Il y a donc une relation très forte qui s'est développée au fil des années, en tant que curé mais aussi avec la réalisation d'oeuvres sociales : écoles, foire agricole, etc. Des relations très fortes se sont établies et il a été agréable de voir tant de personnes qui étaient jeunes ou enfants quand je suis arrivé, maintenant qu'elles sont devenues adultes, avoir cette relation reconnaissante avec moi.
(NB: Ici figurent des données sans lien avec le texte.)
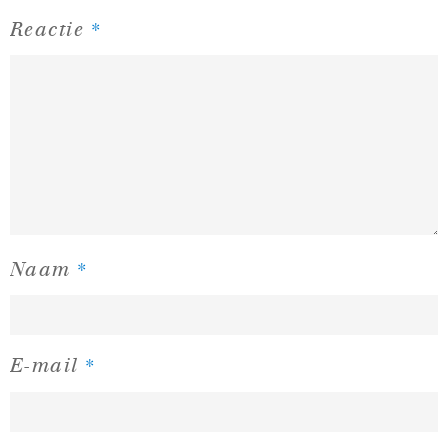
*
Reactie
*
Naam
*
E-mail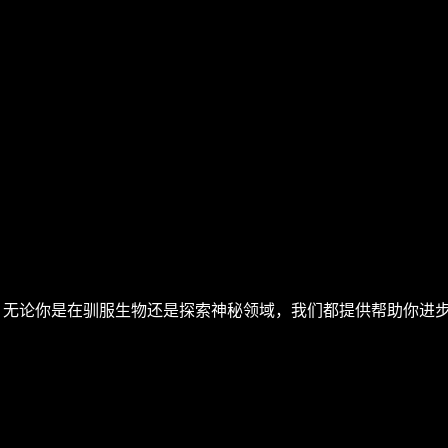
宝库。无论你是在驯服生物还是探索神秘领域，我们都提供帮助你进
Une relation très libre, que j'ai toujours essayé de faire en sorte qu'elle ne soit pas liée à moi mais qu'elle leur permette de réfléchir à leurs choix et à leur comportement.
C'était une grande fête avec beaucoup de joie mais aussi de la douleur parce que pour les gens de Bozoum, le Père Aurélio à Bangassou signifie presque un adieu.
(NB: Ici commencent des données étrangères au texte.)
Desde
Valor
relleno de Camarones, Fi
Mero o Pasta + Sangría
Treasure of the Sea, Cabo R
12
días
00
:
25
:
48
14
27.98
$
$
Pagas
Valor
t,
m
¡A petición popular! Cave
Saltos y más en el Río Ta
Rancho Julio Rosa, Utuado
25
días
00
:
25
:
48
Pouvez-vous nous décrire votre nouveau diocèse ?
Bangassou est un diocèse immense, presque aussi grand que la moitié de l'Italie, il couvre 135 000 kilomètres carrés et se trouve à 750 km de la capitale, Bangui, ce qui est difficile à atteindre en voiture. Nous prenons généralement l'avion. C'est un diocèse qui a beaucoup souffert ces dernières années, de 2017 à 2021 le séminaire est devenu le centre d'accueil de milliers de réfugiés musulmans.
Aujourd'hui encore, deux paroisses sur treize sont temporairement fermées parce qu'elles sont occupées par les forces rebelles, à Zako et à Mboki. La situation est donc très difficile. La difficulté des liaisons fait que les prix des produits de première nécessité, huile, sel, sucre, ciment, sont plus de deux fois supérieurs à ceux de Bangui. La vie est donc très difficile, mais la population est très résistante, elle ne se décourage pas et s'active. Il y a beaucoup de plantations de café, de cacao, de poivre et d'autres cultures. Le problème est qu'ils ne peuvent pas vendre leurs produits parce qu'il n'y a pas de routes.
Et au niveau ecclésial ?
Au niveau ecclésial, c'est un diocèse très vivant. Mgr Juan-José Aguirre Muñoz, combonien espagnol, évêque depuis 26 ans, dont 24 à Bangassou, est une personne merveilleuse qui a beaucoup travaillé avec l'aide de la fondation 'Bangassou'. Il a réussi à faire avancer le diocèse dans son ensemble avec des projets sociaux tels que des écoles, des dispensaires, des hôpitaux, et au niveau ecclésial avec la formation des prêtres. Nous avons un petit séminaire à Bangassou, puis les garçons vont au séminaire interdiocésain de Bangui pour faire leurs études secondaires et enfin terminer leurs études au grand séminaire. Ce sont donc des garçons qui doivent quitter leur famille pendant plusieurs années, car il n'est pas facile de retourner à Bangassou, surtout pendant la saison des pluies.
Il y a deux congrégations religieuses masculines dans le diocèse, les Franciscains à Rafaï et les Spiritains à Niakari, et deux congrégations féminines, une à Bangassou et une à Rafaï. Il n'y a donc pas beaucoup de congrégations missionnaires, mais cela a permis aux prêtres diocésains d'assumer eux-mêmes les grands engagements du diocèse. Il y a actuellement une trentaine de prêtres dans le diocèse, d'autres sont en Italie, en Espagne et en France pour des études ou des activités pastorales.
En conclusion, Bangassou est un diocèse très vivant. Petit à petit, nous verrons comment continuer ce que Mgr Aguirre a commencé pendant ces longues années d'épiscopat et concrétiser la phrase que je répète souvent, que je répète tous les matins : 'Tu sais tout. Tu sais que je t'aime".